Benchmarking Against Polygenic Risk Scores and the Meaning of “Prediction”
To compare ML classifiers with polygenic risk score (PRS) modeling, the study aligns fold partitions and converts both ML probability outputs and PRS values into “predicted positive” classes using an extreme-risk cutoff (upper 99th percentile), then reports relative risk (RR) and odds ratios (OR). PRS tends to perform at a broadly “average” level relative to ML in this framework: it can enrich for cases at the extreme tail (e.g., MS RR on the order of ~4; AD RR on the order of ~5–6), but it does not consistently dominate the better-performing ML methods. Notably, LR shows particularly strong enrichment in MS at the 99th percentile (RR > 5 in the reported summary), illustrating that a well-regularized linear model operating on curated disease variants can behave like a discriminative analogue of polygenic scoring—yet with classification-calibrated outputs and explicit optimization for balanced accuracy rather than purely additive risk aggregation.

Explainability, Biological Coherence, and the Role of LD
The interpretability analyses (feature coefficients for LR; impurity-based importances for tree ensembles; layer-integrated gradients for FFN/CNN) converge on a biologically coherent picture for MS: prioritized variants concentrate in non-coding regulatory space, frequently annotated as expression or splicing quantitative trait loci (eQTL/sQTL) in GTEx, and are enriched for immune-related loci, prominently including HLA annotations and imputed HLA types (e.g., signals consistent with established MS immunogenetic architecture). Among highlighted coding signals, missense variants such as rs6897932 in IL7R and rs763361 in CD226 align with T-cell development and immune regulation, reinforcing the disease’s immunological basis. Importantly, the authors emphasize that LD creates clusters of correlated predictors; the encouraging result is that the tested ML methods can maintain performance even with correlated features, but the interpretability layer becomes essential to avoid over-interpreting any single variant as uniquely causal. In aggregate, the article argues for a pragmatic genomics ML stance: prioritize stability, validated generalization, and biologically anchored explanation over architectural complexity, especially when moving toward clinically meaningful genomic predisposition models.

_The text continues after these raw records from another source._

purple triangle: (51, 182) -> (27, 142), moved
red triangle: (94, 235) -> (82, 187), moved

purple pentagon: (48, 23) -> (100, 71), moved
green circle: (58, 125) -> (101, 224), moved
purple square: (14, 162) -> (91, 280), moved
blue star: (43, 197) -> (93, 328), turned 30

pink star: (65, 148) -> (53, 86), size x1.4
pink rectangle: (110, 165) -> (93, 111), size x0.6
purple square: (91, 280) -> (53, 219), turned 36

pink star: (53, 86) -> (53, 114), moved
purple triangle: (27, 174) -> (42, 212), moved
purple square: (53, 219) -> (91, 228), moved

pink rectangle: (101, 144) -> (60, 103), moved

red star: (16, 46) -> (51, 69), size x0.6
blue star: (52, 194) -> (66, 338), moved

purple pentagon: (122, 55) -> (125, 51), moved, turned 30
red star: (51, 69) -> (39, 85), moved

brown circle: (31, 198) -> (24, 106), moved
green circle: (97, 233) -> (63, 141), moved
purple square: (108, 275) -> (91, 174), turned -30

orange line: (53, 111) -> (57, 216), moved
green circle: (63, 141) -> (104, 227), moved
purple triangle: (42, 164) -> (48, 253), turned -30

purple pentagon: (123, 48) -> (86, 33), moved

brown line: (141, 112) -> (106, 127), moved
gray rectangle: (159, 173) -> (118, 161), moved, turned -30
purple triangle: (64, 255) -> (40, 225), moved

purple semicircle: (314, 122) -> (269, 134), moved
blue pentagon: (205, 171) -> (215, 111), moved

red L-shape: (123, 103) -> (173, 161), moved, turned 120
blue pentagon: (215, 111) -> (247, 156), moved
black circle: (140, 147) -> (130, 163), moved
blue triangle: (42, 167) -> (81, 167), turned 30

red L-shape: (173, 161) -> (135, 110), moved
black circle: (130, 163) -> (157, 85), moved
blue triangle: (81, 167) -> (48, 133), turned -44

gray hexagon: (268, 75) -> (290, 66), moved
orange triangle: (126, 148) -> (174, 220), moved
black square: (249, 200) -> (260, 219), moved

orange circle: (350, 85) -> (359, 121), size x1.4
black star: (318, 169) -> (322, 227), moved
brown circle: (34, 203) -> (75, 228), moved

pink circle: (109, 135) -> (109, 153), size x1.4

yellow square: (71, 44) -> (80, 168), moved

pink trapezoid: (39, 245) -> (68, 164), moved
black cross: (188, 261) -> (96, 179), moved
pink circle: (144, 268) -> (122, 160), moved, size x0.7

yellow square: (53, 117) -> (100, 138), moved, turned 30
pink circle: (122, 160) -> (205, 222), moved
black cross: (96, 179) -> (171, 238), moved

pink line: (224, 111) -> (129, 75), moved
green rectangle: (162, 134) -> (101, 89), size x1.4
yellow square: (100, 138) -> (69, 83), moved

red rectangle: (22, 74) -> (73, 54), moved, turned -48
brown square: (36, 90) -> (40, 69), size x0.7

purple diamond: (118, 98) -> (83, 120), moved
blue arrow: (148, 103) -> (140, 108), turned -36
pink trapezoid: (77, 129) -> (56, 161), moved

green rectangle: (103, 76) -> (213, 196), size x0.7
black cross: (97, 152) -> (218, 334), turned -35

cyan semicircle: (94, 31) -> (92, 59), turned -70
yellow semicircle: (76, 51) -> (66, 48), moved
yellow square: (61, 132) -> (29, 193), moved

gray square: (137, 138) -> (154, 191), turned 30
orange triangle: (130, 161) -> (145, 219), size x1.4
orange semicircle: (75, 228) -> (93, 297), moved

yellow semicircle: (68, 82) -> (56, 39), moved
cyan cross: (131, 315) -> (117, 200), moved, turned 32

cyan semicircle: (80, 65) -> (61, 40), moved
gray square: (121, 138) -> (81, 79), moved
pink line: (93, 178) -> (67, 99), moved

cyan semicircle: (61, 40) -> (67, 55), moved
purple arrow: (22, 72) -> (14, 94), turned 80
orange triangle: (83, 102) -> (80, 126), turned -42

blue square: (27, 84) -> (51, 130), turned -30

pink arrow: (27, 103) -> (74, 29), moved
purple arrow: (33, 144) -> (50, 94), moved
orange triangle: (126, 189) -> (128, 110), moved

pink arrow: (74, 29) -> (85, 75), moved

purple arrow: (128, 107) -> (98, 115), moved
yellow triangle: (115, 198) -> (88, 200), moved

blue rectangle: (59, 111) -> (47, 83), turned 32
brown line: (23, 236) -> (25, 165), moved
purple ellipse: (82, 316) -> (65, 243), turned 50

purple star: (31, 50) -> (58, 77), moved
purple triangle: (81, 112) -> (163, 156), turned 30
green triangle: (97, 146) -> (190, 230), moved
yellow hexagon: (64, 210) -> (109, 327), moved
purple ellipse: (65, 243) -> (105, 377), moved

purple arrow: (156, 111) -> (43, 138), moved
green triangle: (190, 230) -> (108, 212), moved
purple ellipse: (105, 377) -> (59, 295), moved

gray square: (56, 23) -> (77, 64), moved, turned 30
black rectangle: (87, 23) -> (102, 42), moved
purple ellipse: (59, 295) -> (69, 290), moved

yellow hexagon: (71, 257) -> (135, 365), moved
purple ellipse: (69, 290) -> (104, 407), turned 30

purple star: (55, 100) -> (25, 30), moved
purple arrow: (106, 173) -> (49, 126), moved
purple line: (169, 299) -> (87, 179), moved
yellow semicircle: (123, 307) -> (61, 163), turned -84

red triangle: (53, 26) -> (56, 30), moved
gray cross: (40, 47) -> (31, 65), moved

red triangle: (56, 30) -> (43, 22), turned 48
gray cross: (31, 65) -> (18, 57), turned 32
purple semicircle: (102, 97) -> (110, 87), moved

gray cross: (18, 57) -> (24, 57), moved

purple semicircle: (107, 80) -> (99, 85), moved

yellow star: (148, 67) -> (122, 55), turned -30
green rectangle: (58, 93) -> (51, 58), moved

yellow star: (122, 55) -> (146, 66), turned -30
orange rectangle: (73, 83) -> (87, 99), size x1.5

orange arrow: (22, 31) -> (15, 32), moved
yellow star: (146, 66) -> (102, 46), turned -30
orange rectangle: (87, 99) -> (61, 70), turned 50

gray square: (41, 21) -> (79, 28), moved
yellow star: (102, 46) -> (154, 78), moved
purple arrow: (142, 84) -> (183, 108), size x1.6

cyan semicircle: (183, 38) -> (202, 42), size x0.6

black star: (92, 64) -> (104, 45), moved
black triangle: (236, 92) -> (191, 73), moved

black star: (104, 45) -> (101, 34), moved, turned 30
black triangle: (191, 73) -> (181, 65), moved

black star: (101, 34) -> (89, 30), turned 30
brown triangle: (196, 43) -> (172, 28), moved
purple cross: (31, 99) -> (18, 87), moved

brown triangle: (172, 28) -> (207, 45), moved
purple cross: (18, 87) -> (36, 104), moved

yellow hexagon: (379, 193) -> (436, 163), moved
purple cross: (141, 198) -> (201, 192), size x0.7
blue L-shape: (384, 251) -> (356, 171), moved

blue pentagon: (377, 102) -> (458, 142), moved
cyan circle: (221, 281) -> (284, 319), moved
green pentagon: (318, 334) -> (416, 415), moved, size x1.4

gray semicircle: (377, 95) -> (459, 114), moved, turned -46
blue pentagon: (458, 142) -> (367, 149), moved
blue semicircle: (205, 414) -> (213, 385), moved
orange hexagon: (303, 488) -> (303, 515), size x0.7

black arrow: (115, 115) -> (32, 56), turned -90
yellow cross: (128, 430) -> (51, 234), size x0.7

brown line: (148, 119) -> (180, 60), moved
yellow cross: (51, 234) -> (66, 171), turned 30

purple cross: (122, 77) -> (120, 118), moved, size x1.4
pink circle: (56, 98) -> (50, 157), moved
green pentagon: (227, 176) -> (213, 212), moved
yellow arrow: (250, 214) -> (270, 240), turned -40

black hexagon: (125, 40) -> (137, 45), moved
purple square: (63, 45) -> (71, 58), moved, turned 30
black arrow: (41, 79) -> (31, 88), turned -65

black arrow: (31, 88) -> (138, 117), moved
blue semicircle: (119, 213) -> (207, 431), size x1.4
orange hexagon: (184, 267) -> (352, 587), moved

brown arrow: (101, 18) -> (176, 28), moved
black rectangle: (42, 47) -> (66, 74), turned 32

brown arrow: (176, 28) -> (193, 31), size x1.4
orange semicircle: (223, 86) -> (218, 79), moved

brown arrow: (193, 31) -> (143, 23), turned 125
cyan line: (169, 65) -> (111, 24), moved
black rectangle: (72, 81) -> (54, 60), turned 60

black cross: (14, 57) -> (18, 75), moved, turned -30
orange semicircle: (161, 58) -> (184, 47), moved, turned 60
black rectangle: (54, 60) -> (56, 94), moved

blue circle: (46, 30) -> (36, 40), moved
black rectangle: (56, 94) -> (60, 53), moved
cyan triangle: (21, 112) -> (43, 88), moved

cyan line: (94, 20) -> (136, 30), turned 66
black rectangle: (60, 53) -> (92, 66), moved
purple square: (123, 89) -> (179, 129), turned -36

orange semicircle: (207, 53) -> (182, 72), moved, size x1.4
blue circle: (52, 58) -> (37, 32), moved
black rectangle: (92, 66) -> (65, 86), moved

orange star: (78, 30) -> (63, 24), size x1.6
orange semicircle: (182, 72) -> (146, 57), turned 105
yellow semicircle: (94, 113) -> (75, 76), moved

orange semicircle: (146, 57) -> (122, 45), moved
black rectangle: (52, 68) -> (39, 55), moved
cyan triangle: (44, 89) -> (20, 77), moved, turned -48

Disclaimer: This blog post is based on the provided research article and is intended for informational purposes only. It is not intended to provide medical advice. Please consult with a healthcare professional for any health concerns.

References:
Arnal Segura, M., Bini, G., Krithara, A., Paliouras, G., & Tartaglia, G. G. (2025). Machine learning methods for classifying multiple sclerosis and Alzheimer’s disease using genomic data. International journal of molecular sciences, 26(5), 2085.